La evidente falta de interés de Obama
La prensa estadounidense recalca que pasó más horas jugando al golf, el fin de semana anterior en California, que las que dedicó a su visita de Estado en Toluca.
Según parece, los mexicanos queremos a Obama. O sea, que nos cae bien el hombre. Mientras tanto, en la lista de sus prioridades de él, México estaría, digamos, en el antepenúltimo lugar.
La prensa estadounidense recalca que pasó más horas jugando al golf, el fin de semana pasado en California, que las que dedicó a su visita de Estado en Toluca.
Ahora bien, cuando se le aparece un colaborador para ponerle en la mesa el tema de la inmigración ilegal, ahí sí, su respuesta es inmediata, contundente y persuasiva: de las 368 mil personas que fueron deportadas en 2013 por su Administración, 241 mil eran mexicanas.
No tiene la culpa, desde luego, de que su país sea tan atractivo para esos millones de compatriotas nuestros que no sólo sueñan con afincarse en Texas, Illinois, Oklahoma o California sino que lo declaran abiertamente: según varias encuestas, cuatro de diez ciudadanos de Estados Unidos (Mexicanos) preferirían habitar en Estados Unidos (de América).
Y no se le puede tampoco reprochar que se ocupe de asumir responsabilidades tan concretas como la inviolabilidad de sus fronteras, por más que la economía de nuestro vecino país esté sedienta de mano de obra barata (ya lo decía uno de nuestro clásicos: “Los mexicanos están dispuestos a desempeñar trabajos que ni los negros quieren hacer”).
Quien sí se tomó su tiempo y exhibió el debido interés fue Stephen Harper, el primer ministro canadiense, que se descolgó por estos pagos la víspera del encuentro de los Three Amigos para impregnarse de transitoria mexicanidad y contactar a gente de relumbrón pero, al final, la madre de todos los asuntos con Canadá, a saber, la agobiante tramitología que deben afrontar los viajeros aztecas para adentrarse en aquellas tierras septentrionales, no fue en manera alguna derogada.
Y, en lo que toca a las peticiones canadienses, no le plantearon mayores exigencias al presidente Peña —con proceder unilateralmente al cierre de sus fronteras se han dado por satisfechos (y esto, a pesar de las consecuencias negativas que las medidas han tenido en su sector turístico)— pero tampoco lograron que su otro gran socio comercial les prometiera siquiera una fecha formal para emprender la construcción de la cuarta fase del oleoducto Keystone que, pretextando afectaciones al medio ambiente, la Administración estadounidense ha bloqueado indefinidamente.
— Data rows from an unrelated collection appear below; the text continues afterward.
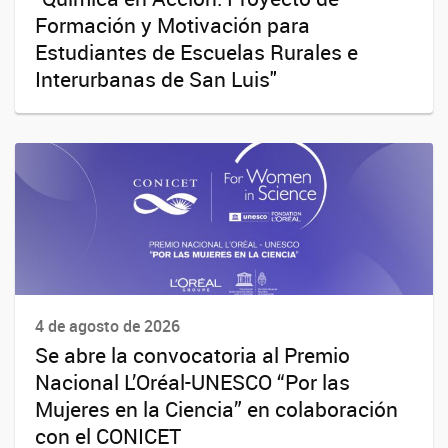
Formación y Motivación para
Estudiantes de Escuelas Rurales e
Interurbanas de San Luis"
4 de agosto de 2026
Se abre la convocatoria al Premio
Nacional L’Oréal-UNESCO “Por las
Mujeres en la Ciencia” en colaboración
con el CONICET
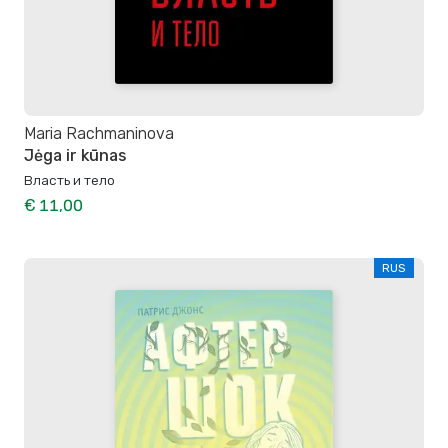
Maria Rachmaninova
Jėga ir kūnas
Власть и тело
€ 11,00
RUS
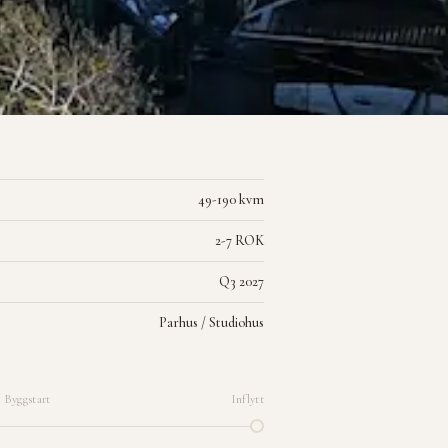
49-190 kvm
2-7 ROK
Q3 2027
Parhus / Studiohus
Byggstart
Inflytt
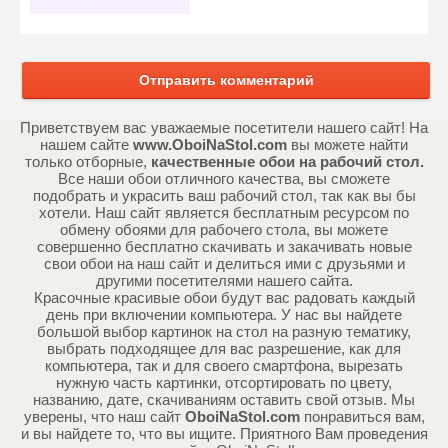
Отправить комментарий
Приветствуем вас уважаемые посетители нашего сайт! На
нашем сайте
www.OboiNaStol.com
вы можете найти
только отборные,
качественные обои на рабочий стол.
Все наши обои отличного качества, вы сможете
подобрать и украсить ваш рабочий стол, так как вы бы
хотели. Наш сайт является бесплатным ресурсом по
обмену обоями для рабочего стола, вы можете
совершенно бесплатно скачивать и закачивать новые
свои обои на наш сайт и делиться ими с друзьями и
другими посетителями нашего сайта.
Красочные красивые обои будут вас радовать каждый
день при включении компьютера. У нас вы найдете
большой выбор картинок на стол на разную тематику,
выбрать подходящее для вас разрешение, как для
компьютера, так и для своего смартфона, вырезать
нужную часть картинки, отсортировать по цвету,
названию, дате, скачиваниям оставить свой отзыв. Мы
уверены, что наш сайт
OboiNaStol.com
понравиться вам,
и вы найдете то, что вы ищите. Приятного Вам проведения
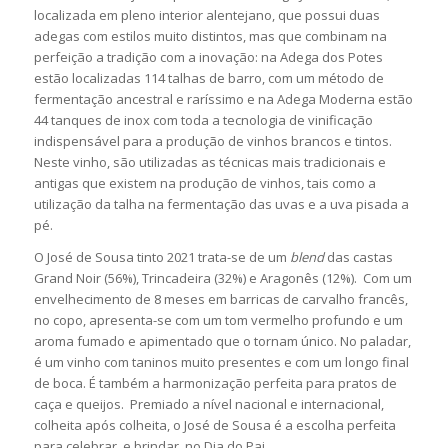
localizada em pleno interior alentejano, que possui duas
adegas com estilos muito distintos, mas que combinam na
perfeição a tradição com a inovação: na Adega dos Potes
estão localizadas 114 talhas de barro, com um método de
fermentação ancestral e raríssimo e na Adega Moderna estão
44 tanques de inox com toda a tecnologia de vinificação
indispensável para a produção de vinhos brancos e tintos.
Neste vinho, são utilizadas as técnicas mais tradicionais e
antigas que existem na produção de vinhos, tais como a
utilização da talha na fermentação das uvas e a uva pisada a
pé.
O José de Sousa tinto 2021 trata-se de um
blend
das castas
Grand Noir (56%), Trincadeira (32%) e Aragonês (12%). Com um
envelhecimento de 8 meses em barricas de carvalho francês,
no copo, apresenta-se com um tom vermelho profundo e um
aroma fumado e apimentado que o tornam único. No paladar,
é um vinho com taninos muito presentes e com um longo final
de boca. É também a harmonização perfeita para pratos de
caça e queijos. Premiado a nível nacional e internacional,
colheita após colheita, o José de Sousa é a escolha perfeita
para celebrar, e brindar, no Dia do Pai.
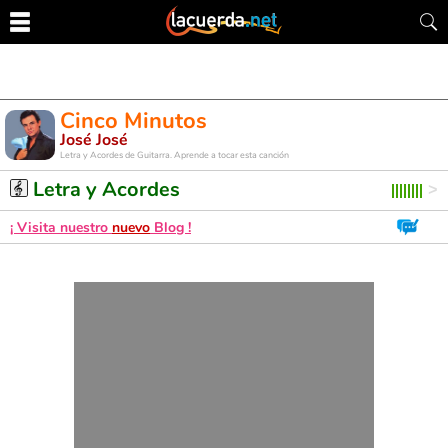
Cinco Minutos
José José
Letra y Acordes de Guitarra. Aprende a tocar esta canción
Letra y Acordes
¡ Visita nuestro
nuevo
Blog !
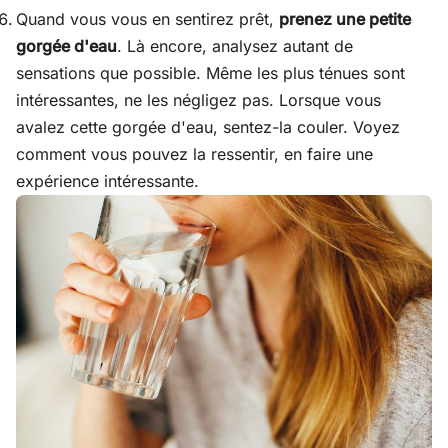
Quand vous vous en sentirez prêt,
prenez une petite
gorgée d'eau
. Là encore, analysez autant de
sensations que possible. Même les plus ténues sont
intéressantes, ne les négligez pas. Lorsque vous
avalez cette gorgée d'eau, sentez-la couler. Voyez
comment vous pouvez la ressentir, en faire une
expérience intéressante.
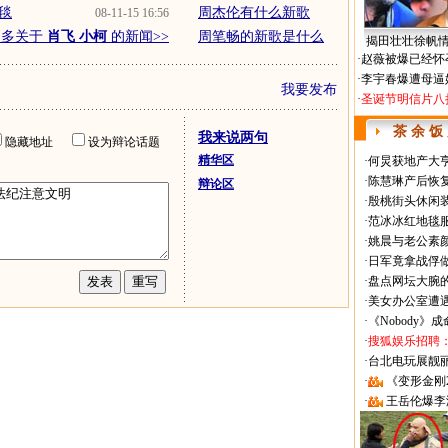
地毯
周杰伦有什么新歌
08-11-15 16:56
更多关于
肖飞 小柯
的新闻>>
周笔畅的新歌是什么
揭田壮壮徐帆
·
赵薇被爆已经怀
·
李宇春爆遭母逼
我要发布
·
圣诞节明信片八
茶 余 饭
我来说两句
隐藏地址
设为辩论话题
精华区
·
何炅获地产大亨
·
陈慧琳产后恢复
辩论区
·
殷桃街头休闲装
·
范冰冰红地毯
·
姚晨与老公素
·
日军竟拿战俘
·
盘点网坛大腕
·
美女办公室遭
·
《Nobody》
·
搜狐娱乐招聘
·
台北电玩展靓丽Sh
·
《变形金刚
·
王岳伦爆李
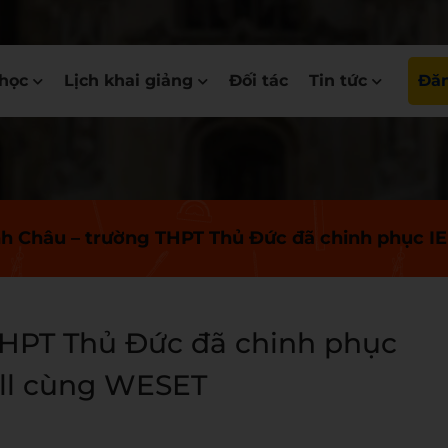
học
Lịch khai giảng
Đối tác
Tin tức
Đăn
 Châu – trường THPT Thủ Đức đã chinh phục IE
HPT Thủ Đức đã chinh phục
all cùng WESET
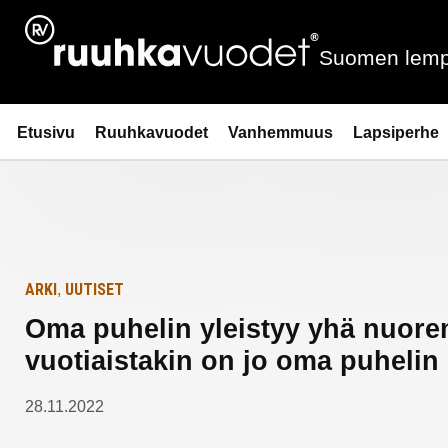
Siirry
Etusivulle
sisältöön
Suomen lemp
Ruuhkavuodet.fi
Etusivu
Ruuhkavuodet
Vanhemmuus
Lapsiperhe
ARKI
UUTISET
,
Oma puhelin yleistyy yhä nuoremm
vuotiaistakin on jo oma puhelin
28.11.2022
No da para tanto la amistad entre los miembros del club.
El NAFTA (es decir, el Tratado de Libre Comercio de América del Norte, puesto con sus siglas en inglés) fue aprobado gracias a la votación de los republicanos en el Congreso de Estados Unidos. No es un tema muy popular en ciertos sectores de ese país —sindicatos, organizaciones sociales, grupos corporativos— porque piensan que provoca pérdidas de puestos de trabajo, deslocalizaciones de empresas y desajustes a la balanza comercial.
No hay que decirlo en voz demasiada alta pero el acuerdo ha sido tal vez más beneficioso para México. De cualquier manera, en términos globales, la alianza entre los tres países ha conformado el bloque comercial más poderoso del mundo entero. Y fue, justamente, un presidente republicano, George H. W. Bush, quien lo negoció con Carlos Salinas y Brian Mulroney.
Posteriormente, Bill Clinton hubo de necesitar del consentimiento de los representantes populares para su ratificación reglamentaria pero, a pesar del posible cabildeo de la Casa Blanca, en las filas del Partido Demócrata no ha habido nunca un apoyo demasiado entusiasta a la iniciativa.
La indiferencia de Barack Obama, en este sentido, no expresa otra cosa que el desgano de siempre, por no hablar de un rechazo abierto (el actual presidente estadounidense prometió, durante su campaña, “revisar” el NAFTA al igual que esa izquierda del espacio político mexicano que, yendo más lejos, plantea su revocación pura y simple).
En fin, lo más sorprendente en el asunto de la integración regional es la evidente falta de interés, de parte de nuestros socios, por conformar una auténtica unión norteamericana. Y esto, a pesar de que Canadá y México son los principales destinos comerciales de Estados Unidos y de que los primerísimos beneficiarios de la expansión económica de nuestra nación —propulsada mediante ayudas y fondos de cohesión como los que implementó en su momento la Unión Europea— serían precisamente esos otros dos países que ahora se atrincheran con vallas fronterizas y requisitos engorrosos.
Obama, por lo pronto, no tiene empeño alguno en este propósito. Hay que esperar a que deje la Casa Blanca. El próximo presidente tal vez nos resulte menos simpático pero será sin duda más visionario.